The lawsuit was filed by the National Family Farm Coalition, Center for Biological Diversity, Pesticide Action & Agroecology Network, and Center for Food Safety, represented by legal counsel from the Center for Food Safety and the Center for Biological Diversity.
Background
In 2016 Monsanto, which has since been acquired by Bayer, opened the floodgates to massive spraying of dicamba by genetically engineering soybeans and cotton to withstand “over-the-top” spraying of the pesticide. The results have been devastating, with drift damage to millions of acres of non-genetically engineered soybeans as well as to orchards, gardens, trees, and other plants on a scale unprecedented in the history of U.S. agriculture. Dozens of imperiled species, including pollinators like monarch butterflies and rusty patched bumblebees, are also threatened by the pesticide.
The U.S. Department of Agriculture estimates that up to 15 million acres of soybeans were damaged by dicamba drift in 2018 alone. Beekeepers in multiple states have reported sharp drops in honey production due to dicamba drift suppressing the flowering plants their bees need for sustenance. Dicamba’s damage to flowering plants was so severe that it forced Arkansas’ largest beekeeper to move his operation out of state.

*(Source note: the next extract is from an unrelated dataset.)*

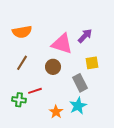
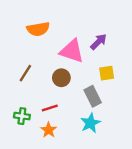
orange semicircle: (22, 32) -> (38, 29), moved
red line: (35, 91) -> (50, 108), moved
orange star: (56, 112) -> (49, 130), moved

In 2020 a federal court revoked the EPA’s dicamba registration. In its decision the court explained that in approving dicamba, the EPA had failed to examine how “dicamba use would tear the social fabric of farming communities.” Four months later the agency nonetheless reapproved the pesticide, claiming new measures would cut down damage.

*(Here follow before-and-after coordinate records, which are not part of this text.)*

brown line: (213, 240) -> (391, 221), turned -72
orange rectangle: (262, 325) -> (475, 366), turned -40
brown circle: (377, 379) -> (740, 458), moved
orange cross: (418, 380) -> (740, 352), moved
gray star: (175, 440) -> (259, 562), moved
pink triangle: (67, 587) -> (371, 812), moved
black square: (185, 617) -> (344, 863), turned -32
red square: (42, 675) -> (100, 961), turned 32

A 2021 EPA report found that restrictions to limit herbicide drift had failed and the pesticide was continuing to cause massive drift damage to crops and natural areas. In February 2024 a federal court banned the spraying of dicamba on Bayer’s dicamba- resistant crops a second time and outlined the EPA’s failure to consult victims of dicamba drift or any other stakeholder before the reapproval.
Today’s decision substantially loosens previously weak restrictions the pesticide companies proposed when they applied for dicamba reapprovals in 2024. It allows year-round use and eliminates the proposed cutoff date of June 12 for dicamba application to soybeans. Restrictions on when spraying can occur during the day to reduce volatility have also been dropped. The EPA will no longer require review of mixes of pesticides with dicamba, even though dicamba pesticide mixtures often enhance its volatility and drift damage.
Instead of setting calendar cutoff dates to prohibit applications in the heat of summer when drift and volatility is worse, the EPA has set temperature-based restrictions that require so-called “volatility reducing agents” on hotter days. Volatility reducing agents have failed to reduce dicamba volatility in the past. Applications would be prohibited at temperatures exceeding 95 degrees Fahrenheit, but it is unclear how this could be enforced.
Today’s approval maintains the same limited spray drift buffers that were ineffective in previous registrations of the pesticide. But a volatility buffer intended to protect endangered species has been eliminated.